In so doing Obama exemplified our dilemma. He simply couldn’t bring himself to stand up to the forces that want to dig up every last lump of coal, drill every last drop of oil.
For politicians, this lack of restraint has a simple source: the power of the fossil fuel industry. It is the richest industry on the planet, and it’s historically gotten absolutely everything it wanted. That Obama rejected the Keystone XL Pipeline is a singular display of courage; it was literally the first time a world leader said, “Here’s a project we can’t build because of its effect on the climate.” But usually Big Oil is just too—Big.
Two things might change the equation.
One is the emergence of a real climate movement. It’s getting big, too: Last fall 400,000 demonstrators marched through the streets of New York City, which was the largest demonstration about anything in the U.S. in a very long time.
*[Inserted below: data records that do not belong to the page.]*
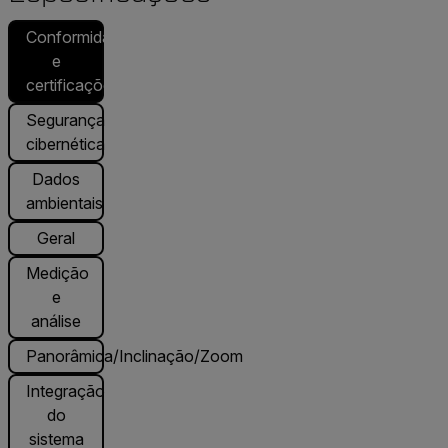
Conformidade
e
certificações
Segurança
cibernética
Dados
ambientais
Geral
Medição
e
análise
Panorâmica/Inclinação/Zoom
Integração
do
sistema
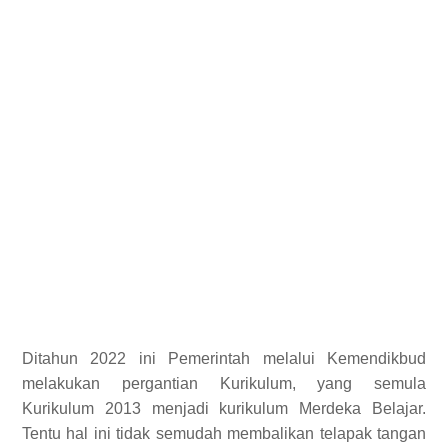
Ditahun 2022 ini Pemerintah melalui Kemendikbud
melakukan pergantian Kurikulum, yang semula
Kurikulum 2013 menjadi kurikulum Merdeka Belajar.
Tentu hal ini tidak semudah membalikan telapak tangan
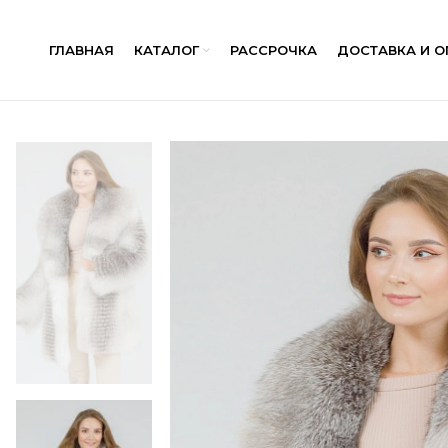
ГЛАВНАЯ
КАТАЛОГ
РАССРОЧКА
ДОСТАВКА И О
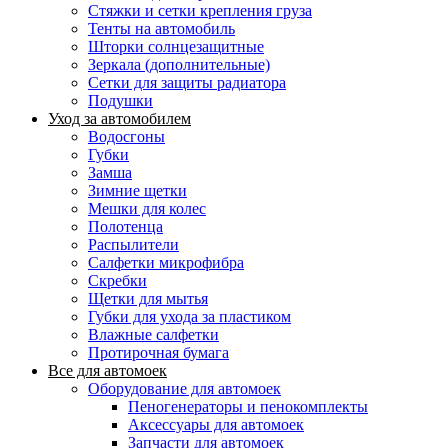
Стяжки и сетки крепления груза
Тенты на автомобиль
Шторки солнцезащитные
Зеркала (дополнительные)
Сетки для защиты радиатора
Подушки
Уход за автомобилем
Водосгоны
Губки
Замша
Зимние щетки
Мешки для колес
Полотенца
Распылители
Салфетки микрофибра
Скребки
Щетки для мытья
Губки для ухода за пластиком
Влажные салфетки
Протирочная бумага
Все для автомоек
Оборудование для автомоек
Пеногенераторы и пенокомплекты
Аксессуары для автомоек
Запчасти для автомоек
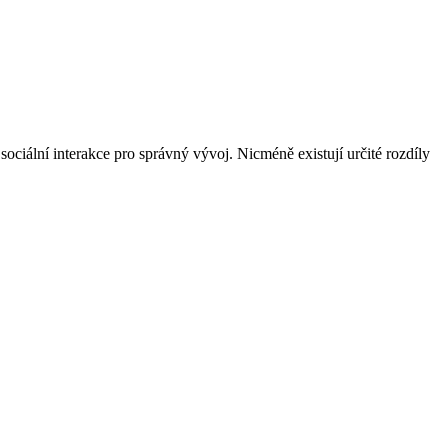
 sociální interakce pro správný vývoj. Nicméně existují určité rozdíly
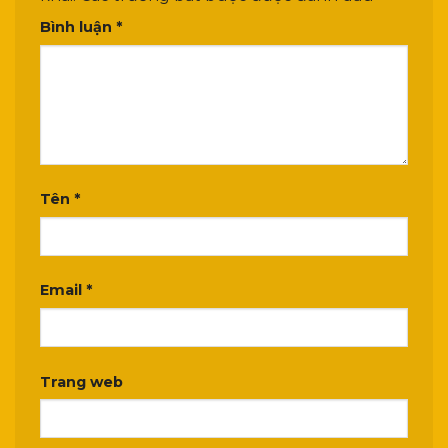
Bình luận
*
Tên
*
Email
*
Trang web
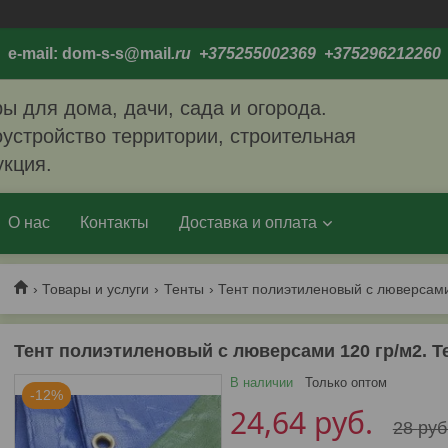
e-mail: dom-s-s@mail
.ru +375255002369 +375296212260
ы для дома, дачи, сада и огорода.
устройство территории, строительная
укция.
О нас
Контакты
Доставка и оплата
Товары и услуги
Тенты
Тент полиэтиленовый с люверсами 120 гр/м2. Т
В наличии
Только оптом
-12%
24,64
руб.
28
руб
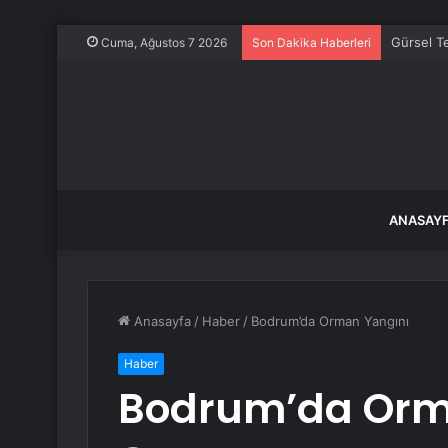
Gürsel Te
Cuma, Ağustos 7 2026
Son Dakika Haberleri
ANASAY
Anasayfa
/
Haber
/
Bodrum’da Orman Yangını
Haber
Bodrum’da Orm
Increasingly this global effort is persuading banks to stop financing the next round of extraction. In midsummer, for instance, the company planning to build the world’s largest coal mine in the Australian desert pulled the plug, their credit lines severed by persistent activism.
But there’s another factor, too. In the past six years the price of solar panels has fallen by 75 percent. That makes renewable energy the cheapest alternative in much of the world. If we committed ourselves, Stanford University professor of environmental engineering Mark Jacobson and his team have shown, every state in the union (and every country on the planet) could supply their needs with clean, reliable electricity by 2030 at an affordable price.